Since pandas didn’t pull in the nationality information, I had to revisit each of the HTML data files and parse out that information with BeautifulSoup:

epl_teams = []
for filepath in ['./data/uefa_champions.txt', './data/uefa_europa_league.txt', './data/uefa_super.txt']:
    with open(filepath, 'r') as f:
        soup = BeautifulSoup(f)

        for th in soup.findAll('th'):
            span = th.find('span', {'class':'flagicon'})
            if span:
                a = span.find('a', {'title':'England'})
                if a:
                    epl_teams.append(th.text.strip())

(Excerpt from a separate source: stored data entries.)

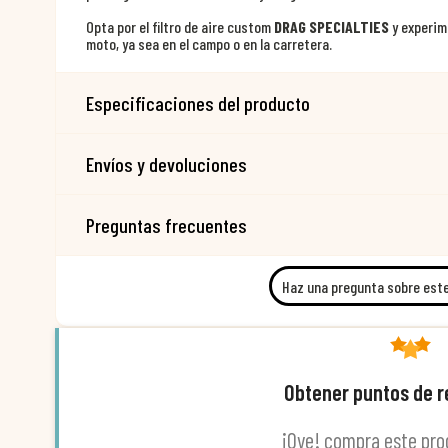
Opta por el filtro de aire custom
DRAG SPECIALTIES
y experime
moto, ya sea en el campo o en la carretera.
Especificaciones del producto
Envíos y devoluciones
Preguntas frecuentes
Haz una pregunta sobre est
Obtener puntos de 
¡Oye! compra este pro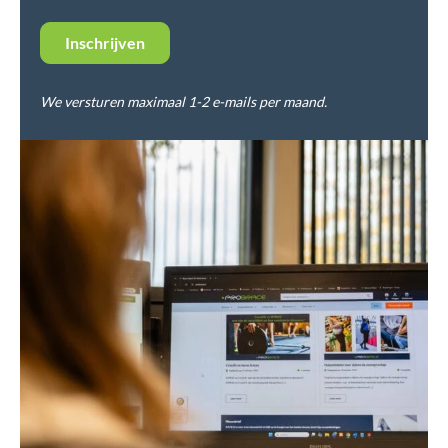
We versturen maximaal 1-2 e-mails per maand.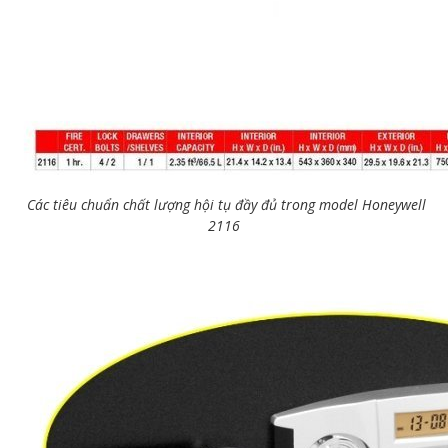
Các tiêu chuẩn chất lượng hội tụ đầy đủ trong model Honeywell
2116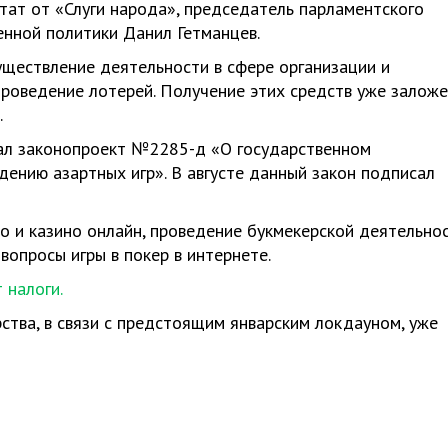
ат от «Слуги народа», председатель парламентского
енной политики Данил Гетманцев.
уществление деятельности в сфере организации и
 проведение лотерей. Получение этих средств уже заложе
.
ал законопроект №2285-д «О государственном
дению азартных игр». В августе данный закон подписал
о и казино онлайн, проведение букмекерской деятельнос
вопросы игры в покер в интернете.
 налоги.
рства, в связи с предстоящим январским локдауном, уже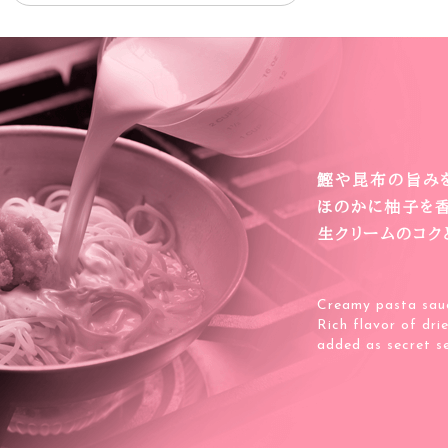
鰹や昆布の旨みを
ほのかに柚子を香
生クリームのコク
Creamy pasta sauc
Rich flavor of dri
added as secret s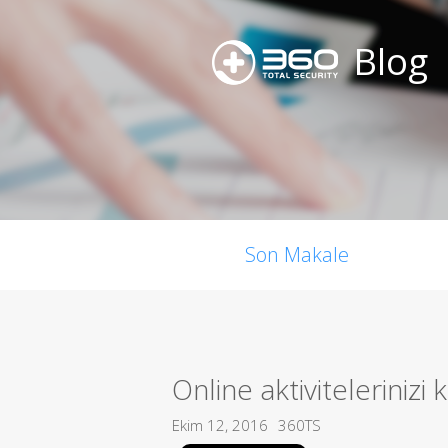
Blog
Son Makale
Online aktivitelerinizi k
Ekim 12, 2016
360TS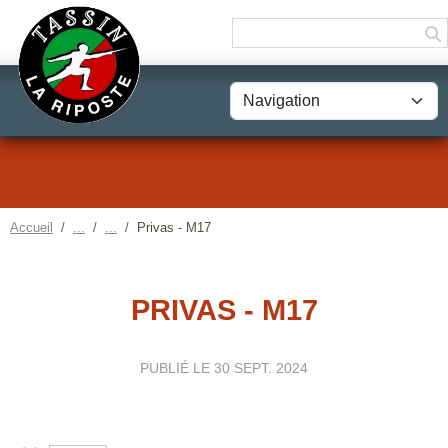
Panneau de gestion des cookies
Accueil
Privas - M17
PRIVAS - M17
PUBLIÉ LE
30 SEPT. 2024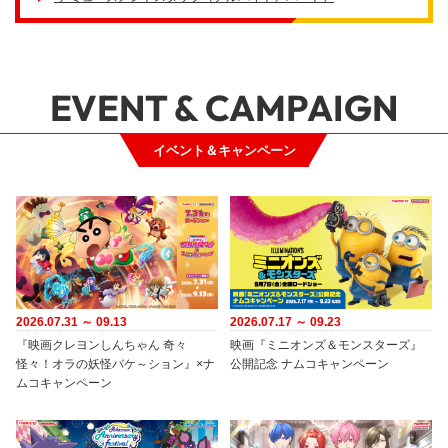
EVENT & CAMPAIGN
イベント＆キャンペーン
2026.07.31 ～ 09.13
2026.07.17 ～ 09.23
『映画クレヨンしんちゃん 奇々
映画『ミニオンズ＆モンスターズ』
怪々！オラの妖怪バケ～ション』×ナ
公開記念 ナムコキャンペーン
ムコキャンペーン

Step 4: Filter each title list down to just the English teams

With the names of the English teams, I can filter my dataframes down accordingly:

df_champions = df_champions[df_champions.Club.isin(epl_teams)]
df_europa = df_europa[df_europa.Club.isin(epl_teams)]
df_super = df_super[df_super.Club.isin(epl_teams)]

Step 5: Merge the dataframes together

I need to merge my three dataframes into a single one. The pandas merge function did the trick:

df_combo = df_champions[['Club','title']].merge(df_europa[['Club','title']], on='Club', how='outer')
df_combo = df_combo.merge(df_super[['Club','title']], on='Club', how='outer')

And the results:

Merging dataframes with columns of the same name forces pandas to add suffices to those column names

Step 6: Combine the “title” columns together into one

The final step–to just get this public data into a shape to replicate my original problem–is to merge the three “title” columns into a single one. Two lines do the deed:

df_combo['title'] = df_combo.apply(lambda r: [t for t in [r.title_x, r.title_y, r.title] if t is not np.nan], axis=1)
df_combo = df_combo[['Club', 'title']]
A dataframe with a list of values in the “title” column

Phew. That was a fair amount of work just to pull together some public data to replicate one of my work datasets. And the actual code I wrote to analyze a dataframe containing lists in a column? Well, that will have to wait for a future post.